A comparison of the WHO’s list and the medicines lists of the Council, Seguro Popular and IMSS reveal a number of important differences (see Appendix 2), including:[181]

  • None of the Mexican lists contain a pain and palliative care section. Instead, as in earlier versions of the WHO’s list, palliative care medications are spread out over six different sections, including analgesia, anesthesia, psychiatry, rheumatology, gastroenterology and oncology. As a result, medicines that may be needed for the provision of palliative care to a patient with heart disease may be categorized as medicines for cancer or psychiatry. This may lead to reluctance among physicians to prescribe these medicines.

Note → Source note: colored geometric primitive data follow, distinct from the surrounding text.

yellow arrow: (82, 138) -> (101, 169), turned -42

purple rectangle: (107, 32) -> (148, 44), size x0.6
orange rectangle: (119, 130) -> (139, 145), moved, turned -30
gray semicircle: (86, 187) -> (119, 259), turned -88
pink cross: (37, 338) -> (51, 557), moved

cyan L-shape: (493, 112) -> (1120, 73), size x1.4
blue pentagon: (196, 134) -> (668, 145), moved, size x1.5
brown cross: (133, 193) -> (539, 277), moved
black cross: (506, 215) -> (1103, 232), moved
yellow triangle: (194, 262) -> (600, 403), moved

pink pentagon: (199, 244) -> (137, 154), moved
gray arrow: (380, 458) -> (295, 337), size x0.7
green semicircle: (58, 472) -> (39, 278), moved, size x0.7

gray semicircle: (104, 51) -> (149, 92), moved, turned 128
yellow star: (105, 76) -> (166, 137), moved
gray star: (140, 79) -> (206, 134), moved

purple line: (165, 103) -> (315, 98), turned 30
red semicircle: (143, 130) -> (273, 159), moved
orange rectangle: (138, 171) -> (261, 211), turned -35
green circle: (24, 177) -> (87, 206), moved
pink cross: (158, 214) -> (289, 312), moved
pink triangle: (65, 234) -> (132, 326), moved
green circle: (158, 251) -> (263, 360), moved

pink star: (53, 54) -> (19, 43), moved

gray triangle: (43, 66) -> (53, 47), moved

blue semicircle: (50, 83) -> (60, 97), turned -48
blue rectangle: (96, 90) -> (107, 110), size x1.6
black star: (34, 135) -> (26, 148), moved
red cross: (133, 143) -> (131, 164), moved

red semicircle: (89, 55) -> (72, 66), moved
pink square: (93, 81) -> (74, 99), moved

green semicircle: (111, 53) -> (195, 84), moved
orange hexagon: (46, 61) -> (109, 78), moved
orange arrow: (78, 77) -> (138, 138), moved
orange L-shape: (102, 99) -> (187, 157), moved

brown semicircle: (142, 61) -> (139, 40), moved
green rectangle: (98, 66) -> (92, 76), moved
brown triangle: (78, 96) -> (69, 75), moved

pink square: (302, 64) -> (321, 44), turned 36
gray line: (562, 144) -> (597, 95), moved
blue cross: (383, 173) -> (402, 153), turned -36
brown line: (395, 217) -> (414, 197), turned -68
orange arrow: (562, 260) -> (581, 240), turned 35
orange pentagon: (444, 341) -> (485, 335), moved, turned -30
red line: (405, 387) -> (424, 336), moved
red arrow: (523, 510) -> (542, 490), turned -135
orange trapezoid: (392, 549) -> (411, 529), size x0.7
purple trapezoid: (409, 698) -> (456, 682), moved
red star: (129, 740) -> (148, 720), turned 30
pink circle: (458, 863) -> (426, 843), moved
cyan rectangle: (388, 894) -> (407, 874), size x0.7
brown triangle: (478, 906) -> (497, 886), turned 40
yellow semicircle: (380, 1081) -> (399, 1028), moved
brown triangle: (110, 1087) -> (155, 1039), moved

  • Five medicines that the WHO considers essential for palliative care are not included in any of México’s lists: docusate sodium, cyclizine, hyoscine hydrobromide (on the WHO Model List of Essential Medicines for Children), ibuprofen, and lactulose. According to a Mexican pharmacist specialized in palliative care, México’s lists do not contain an adequate substitute for the first three of these medicines.[182]
  • Key formulations, mostly oral solutions and suppositories, for eight medicines on the WHO list are missing from México’s lists.[183] This complicates administration to patients who have trouble swallowing or have uncontrollable nausea, neither of which is uncommon in palliative care patients. Oral solutions are also essential for many young children.
  • Finally, México’s essential medicines lists specify at what levels of care medicines should be available whereas the WHO recommends that all essential medicines be available at all levels of care.[184] The Council’s list, for example, designates six of the essential palliative care medicines—opioid analgesics, several medicines routinely used in patients with anxiety, and an anti-nausea medicine—for use only in secondary and tertiary care facilities.

These discrepancies are likely to lead to inadequate treatment for patients who require palliative care.